* _Required work_: Each line from the opening of the material through the line holding "people in close" needs to be returned exactly, with the pictures left out.

* _Records to use_:
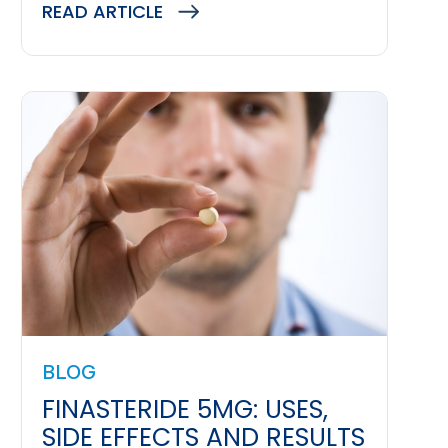
READ ARTICLE
BLOG
FINASTERIDE 5MG: USES,
SIDE EFFECTS AND RESULTS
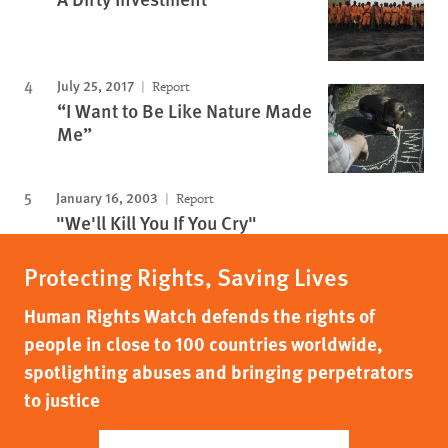
July 25, 2017
Report
“I Want to Be Like Nature Made
Me”
January 16, 2003
Report
"We'll Kill You If You Cry"
Protecting Rights, Saving Lives
Human Rights Watch defends the rights of
people in close to 100 countries worldwide,
spotlighting abuses and bringing perpetrators
to justice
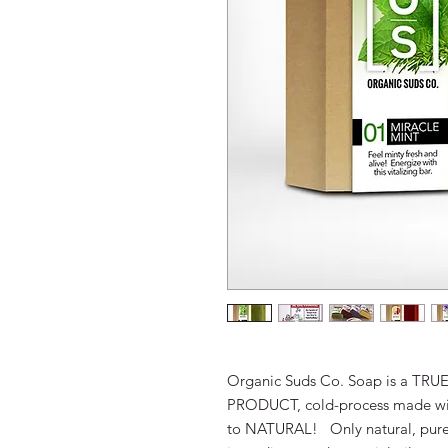
Organic Suds Co. Soap is a
TRU
PRODUCT
, cold-process made w
to
NATURAL
! Only natural, pure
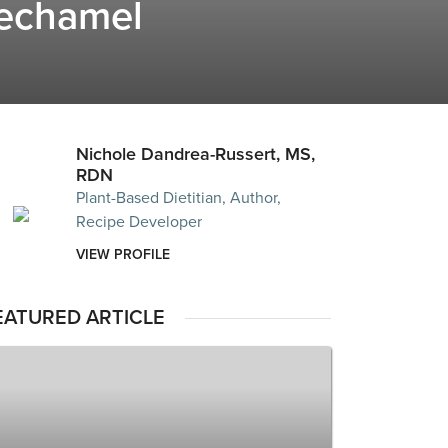
echamel
Nichole Dandrea-Russert, MS,
RDN
Plant-Based Dietitian, Author,
Recipe Developer
VIEW PROFILE
EATURED ARTICLE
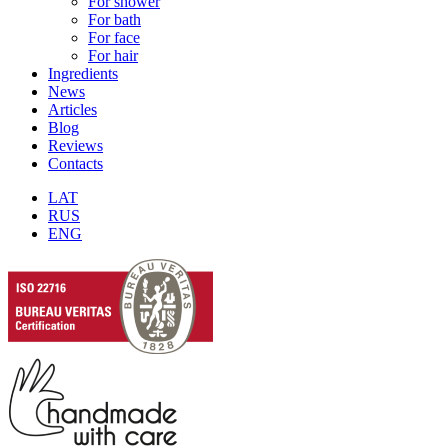
For shower
For bath
For face
For hair
Ingredients
News
Articles
Blog
Reviews
Contacts
LAT
RUS
ENG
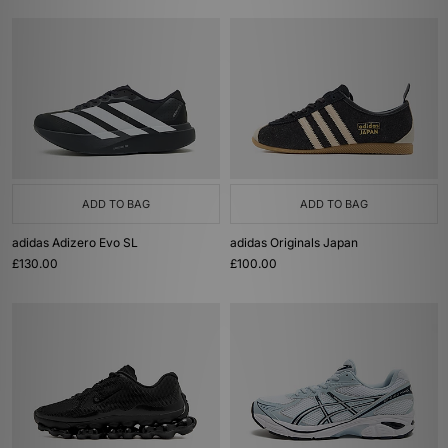
ADD TO BAG
ADD TO BAG
adidas Adizero Evo SL
adidas Originals Japan
£130.00
£100.00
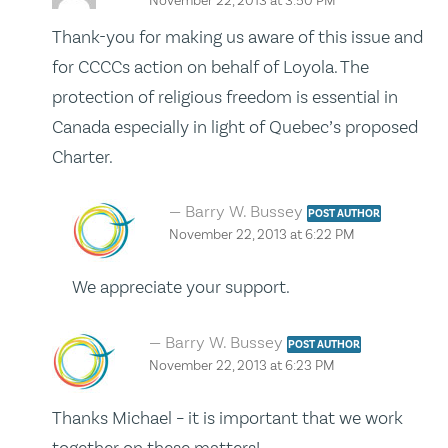
November 22, 2013 at 3:50 PM
Thank-you for making us aware of this issue and
for CCCCs action on behalf of Loyola. The
protection of religious freedom is essential in
Canada especially in light of Quebec’s proposed
Charter.
Barry W. Bussey
POST AUTHOR
November 22, 2013 at 6:22 PM
We appreciate your support.
Barry W. Bussey
POST AUTHOR
November 22, 2013 at 6:23 PM
Thanks Michael – it is important that we work
together on these matters!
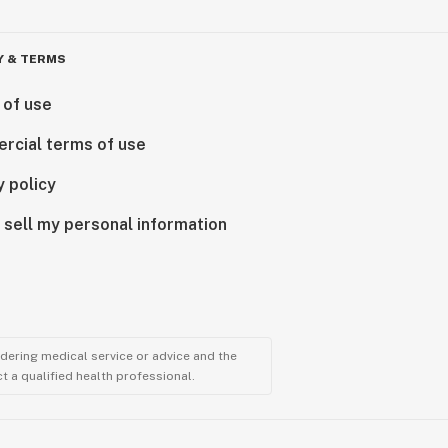
Y & TERMS
 of use
rcial terms of use
y policy
 sell my personal information
ndering medical service or advice and the
t a qualified health professional.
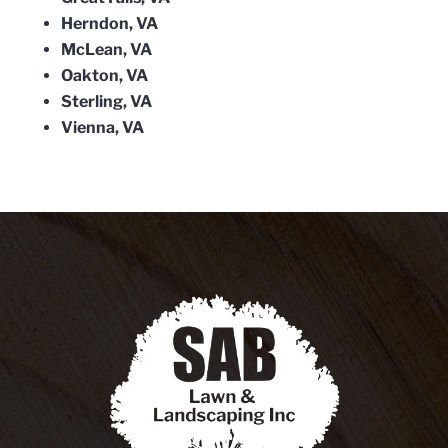
Herndon, VA
McLean, VA
Oakton, VA
Sterling, VA
Vienna, VA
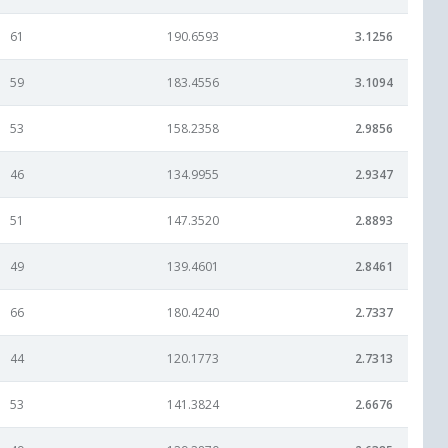
61
190.6593
3.1256
59
183.4556
3.1094
53
158.2358
2.9856
46
134.9955
2.9347
51
147.3520
2.8893
49
139.4601
2.8461
66
180.4240
2.7337
44
120.1773
2.7313
53
141.3824
2.6676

* _Task output_:
READ ARTICLE
BLOG
FINASTERIDE 5MG: USES,
SIDE EFFECTS AND RESULTS
July 25, 2017
Report
“I Want to Be Like Nature Made
Me”
January 16, 2003
Report
"We'll Kill You If You Cry"
Protecting Rights, Saving Lives
Human Rights Watch defends the rights of
people in close to 100 countries worldwide,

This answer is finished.